IOWA CITY, Iowa (AP) —
Iowa athletic director Gary Barta is retiring Aug. 1 after 17 years at the university, the school announced Friday.
Barta, 59, is one of the longest-tenured athletic directors in a Power Five conference. He was hired by Iowa in 2006 after serving as the AD at Wyoming.
An interim director will be announced next week, Iowa said.
In September, Iowa hired former Ball State athletic director Beth Goetz as associate director of athletics and chief operating officer, putting her in a position to possibly succeed Bart.
“It has been an absolute privilege and honor to serve in this role for the past 17 years,” Barta said in a statement. “This decision did not come suddenly, nor did it come without considerable thought, discussion and prayer.”
“However, I am convinced that this is the right time for me and my family.”
Iowa won four NCAA team titles and 27 Big Ten team titles during Barta’s tenure. The women’s basketball team is coming off a national championship game appearance, and the wrestling team is coming off a second-place finish at the NCAA Championships.

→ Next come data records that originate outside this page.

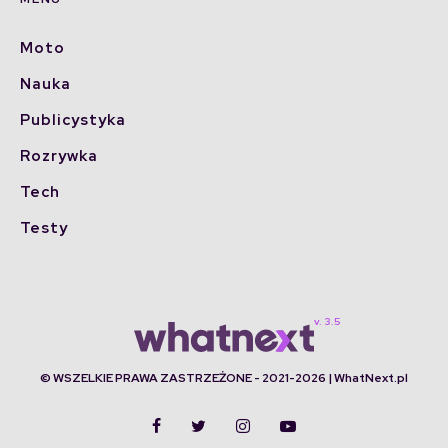
Moto
Nauka
Publicystyka
Rozrywka
Tech
Testy
© WSZELKIE PRAWA ZASTRZEŻONE - 2021-2026 | WhatNext.pl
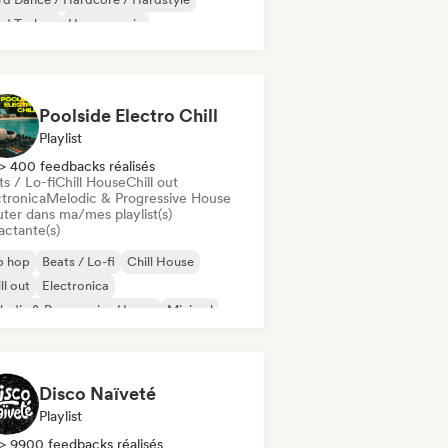
rd Techno
House music
odic & Progressive House
lodic Techno
Poolside Electro Chill
Playlist
> 400 feedbacks réalisés
s / Lo-fi
Chill House
Chill out
ctronica
Melodic & Progressive House
uter dans ma/mes playlist(s)
actante(s)
p hop
Beats / Lo-fi
Chill House
ll out
Electronica
odic & Progressive House
Minimal
ganic House / Downtempo
Disco Naïveté
Playlist
> 9900 feedbacks réalisés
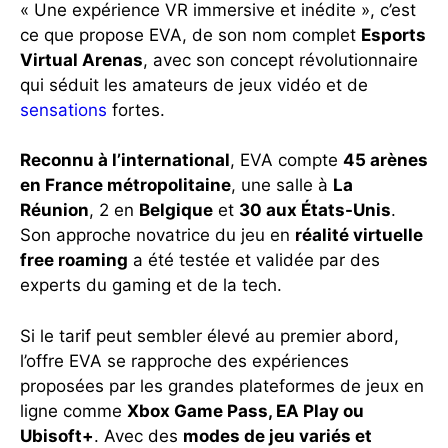
« Une expérience VR immersive et inédite », c’est
ce que propose EVA, de son nom complet
Esports
Virtual Arenas
, avec son concept révolutionnaire
qui séduit les amateurs de jeux vidéo et de
sensations
fortes.
Reconnu à l’international
, EVA compte
45 arènes
en France métropolitaine
, une salle à
La
Réunion
, 2 en
Belgique
et
30 aux États-Unis
.
Son approche novatrice du jeu en
réalité virtuelle
free roaming
a été testée et validée par des
experts du gaming et de la tech.
Si le tarif peut sembler élevé au premier abord,
l’offre EVA se rapproche des expériences
proposées par les grandes plateformes de jeux en
ligne comme
Xbox Game Pass, EA Play ou
Ubisoft+
. Avec des
modes de jeu variés et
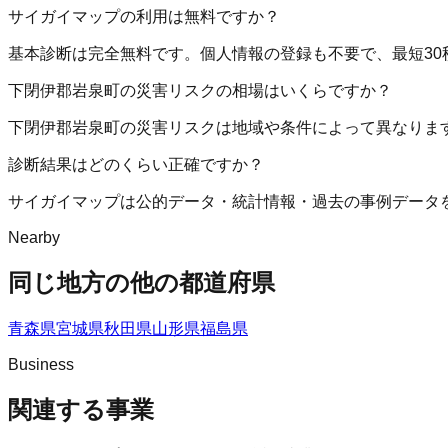
サイガイマップの利用は無料ですか？
基本診断は完全無料です。個人情報の登録も不要で、最短30
下閉伊郡岩泉町の災害リスクの相場はいくらですか？
下閉伊郡岩泉町の災害リスクは地域や条件によって異なりま
診断結果はどのくらい正確ですか？
サイガイマップは公的データ・統計情報・過去の事例データ
Nearby
同じ地方の他の都道府県
青森県
宮城県
秋田県
山形県
福島県
Business
関連する事業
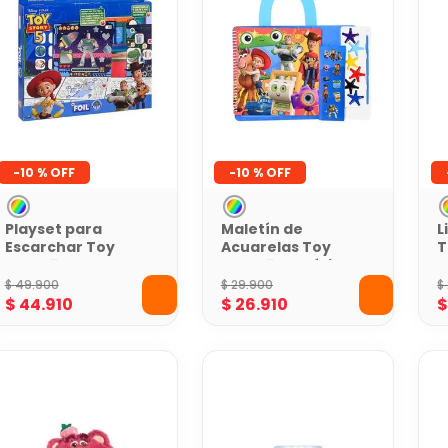
-
10 %
-
10 %
Playset para
Maletín de
L
Escarchar Toy
Acuarelas Toy
T
Story 5
Story 5 Portátil
y
Manualidades
para Pintar y
O
$
49
.
900
$
29
.
900
$
Brillantes
Colorear
$
44
.
910
$
26
.
910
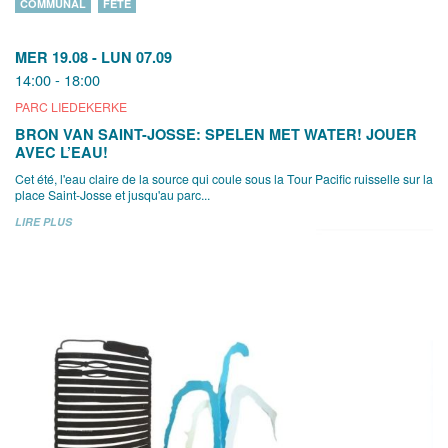
COMMUNAL
FÊTE
MER 19.08
-
LUN 07.09
14:00 - 18:00
PARC LIEDEKERKE
BRON VAN SAINT-JOSSE: SPELEN MET WATER! JOUER
AVEC L’EAU!
Cet été, l'eau claire de la source qui coule sous la Tour Pacific ruisselle sur la
place Saint-Josse et jusqu'au parc...
LIRE PLUS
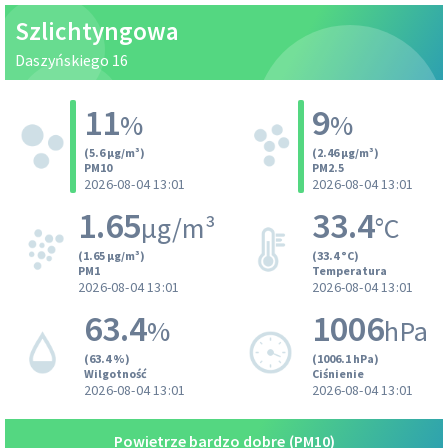
Szlichtyngowa
Daszyńskiego 16
11
9
%
%
(5.6 µg/m³)
(2.46 µg/m³)
PM10
PM2.5
2026-08-04 13:01
2026-08-04 13:01
1.65
33.4
µg/m³
°C
(1.65 µg/m³)
(33.4 °C)
PM1
Temperatura
2026-08-04 13:01
2026-08-04 13:01
63.4
1006
%
hPa
(63.4 %)
(1006.1 hPa)
Wilgotność
Ciśnienie
2026-08-04 13:01
2026-08-04 13:01
Powietrze bardzo dobre
(PM10)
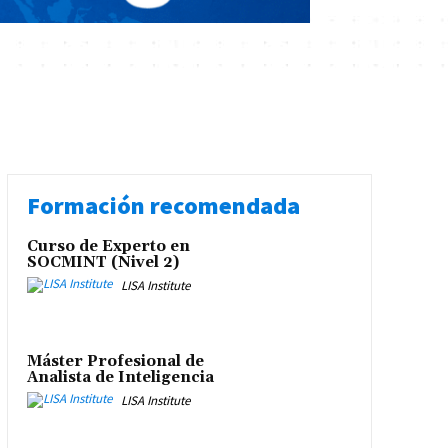
Formación recomendada
Curso de Experto en
SOCMINT (Nivel 2)
LISA Institute
Máster Profesional de
Analista de Inteligencia
LISA Institute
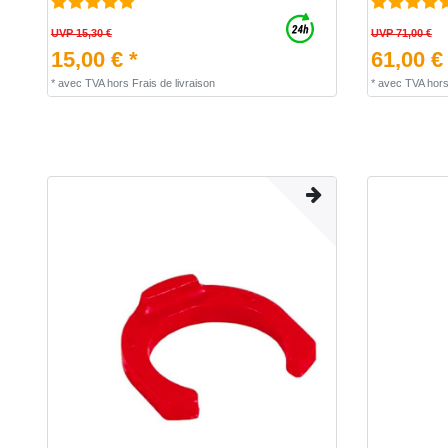
UVP 15,30 €
UVP 71,00 €
15,00 € *
61,00 €
*
avec TVA
hors
Frais de livraison
*
avec TVA
hor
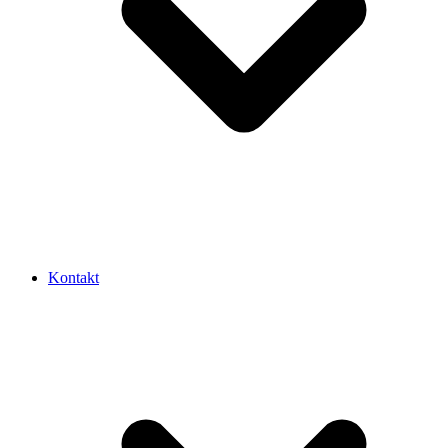
Kontakt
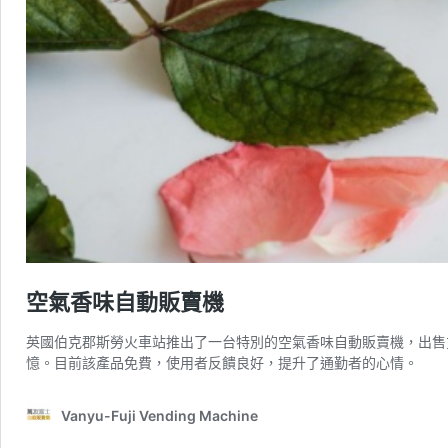
空氣香味自動販賣機
英國伯克郡斯勞火車站推出了一台特別的空氣香味自動販賣機，出售
憶。目前該產品免費，使用者反饋良好，提升了通勤者的心情。
Vanyu-Fuji Vending Machine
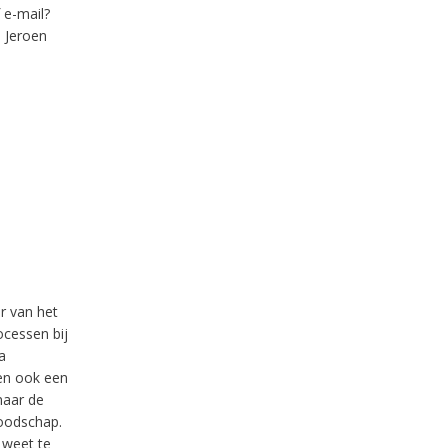
 e-mail?
 Jeroen
r van het
cessen bij
a
 en ook een
naar de
boodschap.
 weet te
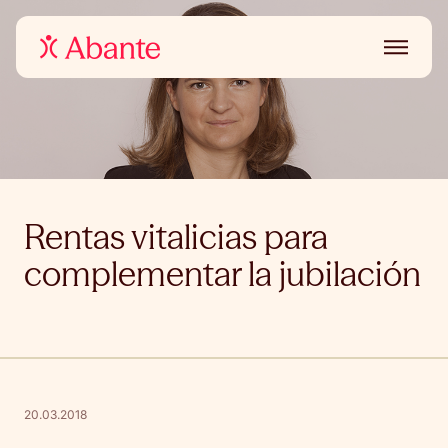
Rentas vitalicias para
complementar la jubilación
20.03.2018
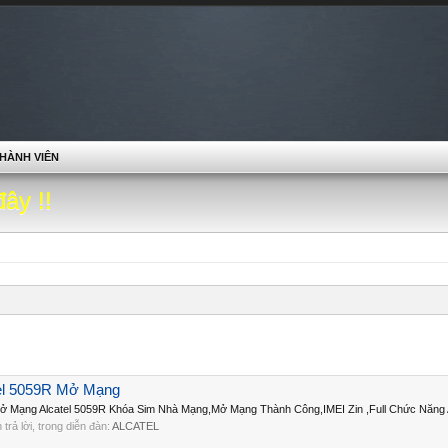
HÀNH VIÊN
đây !!
tel 5059R Mở Mạng
 Mở Mạng Alcatel 5059R Khóa Sim Nhà Mạng,Mở Mạng Thành Công,IMEI Zin ,Full Chức Năng A
n trả lời, trong diễn đàn:
ALCATEL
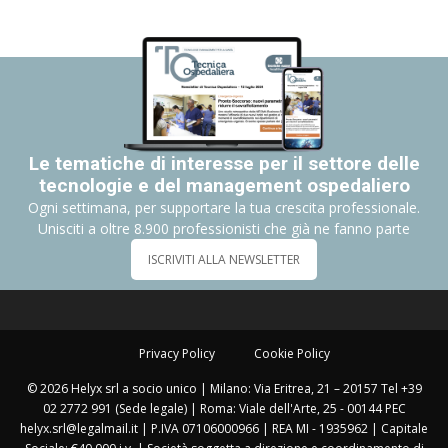
Le tematiche di interesse per il settore delle
tecnologie e del management ospedaliero
Ogni settimana, per supportare la tua crescita professionale.
Unisciti a oltre 8.900 professionisti che già ne fanno parte
ISCRIVITI ALLA NEWSLETTER
Privacy Policy
Cookie Policy
© 2026 Helyx srl a socio unico | Milano: Via Eritrea, 21 – 20157 Tel +39
02 2772 991 (Sede legale) | Roma: Viale dell'Arte, 25 - 00144 PEC
helyx.srl@legalmail.it | P.IVA 07106000966 | REA MI - 1935962 | Capitale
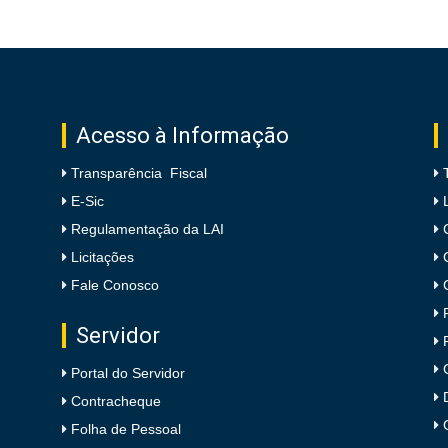
Acesso à Informação
Transparência Fiscal
E-Sic
Regulamentação da LAI
Licitações
Fale Conosco
Servidor
Portal do Servidor
Contracheque
Folha de Pessoal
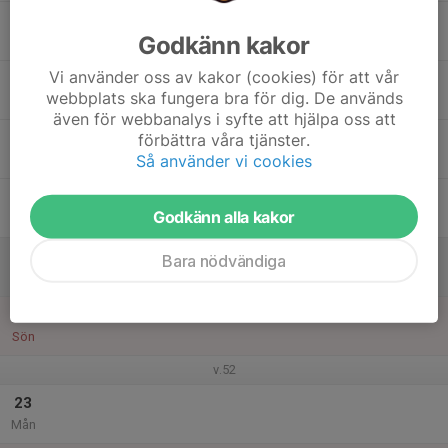
17
Godkänn kakor
Tis
Vi använder oss av kakor (cookies) för att vår
18
webbplats ska fungera bra för dig. De används
Ons
även för webbanalys i syfte att hjälpa oss att
19
förbättra våra tjänster.
Så använder vi cookies
Tor
20
Godkänn alla kakor
Fre
21
Bara nödvändiga
Lör
22
Sön
v.52
23
Mån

Barta served as chairman of the 2020 and 2021 College Football Playoff committees.
He has also faced heavy criticism for more than $11 million in lawsuit settlements in recent years over alleged racial and sexual discrimination within the athletic department.
Lawsuits by former field hockey coach Tracey Griesbaum and assistant athletic director Jane Meyer resulted in a $6.5 million payout.
Iowa had to pay $400,000 in a Title IX lawsuit brought by athletes after canceling four sports in 2020 during the COVID-19 pandemic. As part of the agreement, Iowa reinstated the women’s swimming and diving program and added another women’s sport.
Iowa also added women’s wrestling, the first among Power Five schools to compete this year.
A lawsuit filed by former football players alleging racial discrimination within the program was settled for $4.2 million last March, prompting state Auditor Rob Sand to call for Barta’s dismissal.
“Clear personal responsibility is essential,” Sand said. “I will not support the taxpayer funding of this settlement unless Gary Barta is no longer employed by the university and loses any severance pay or similar pay.”
Barta led Iowa through $380 million in facility upgrades, including renovations to Kinnick Stadium, construction of a new football facility, basketball practice facility and wrestling practice facility.
Under Bart, Iowa had just one head football coach (Kirk Ferentz), women’s basketball coach (Lisa Bluder) and wrestling coach (Tom Brands). Everyone was in their place when he arrived.
Barta also came under scrutiny for allowing Ferentz to hire his son, Brian Ferentz, as offensive coordinator. To comply with the university’s nepotism policy, Brian Ferentz reports to Barta.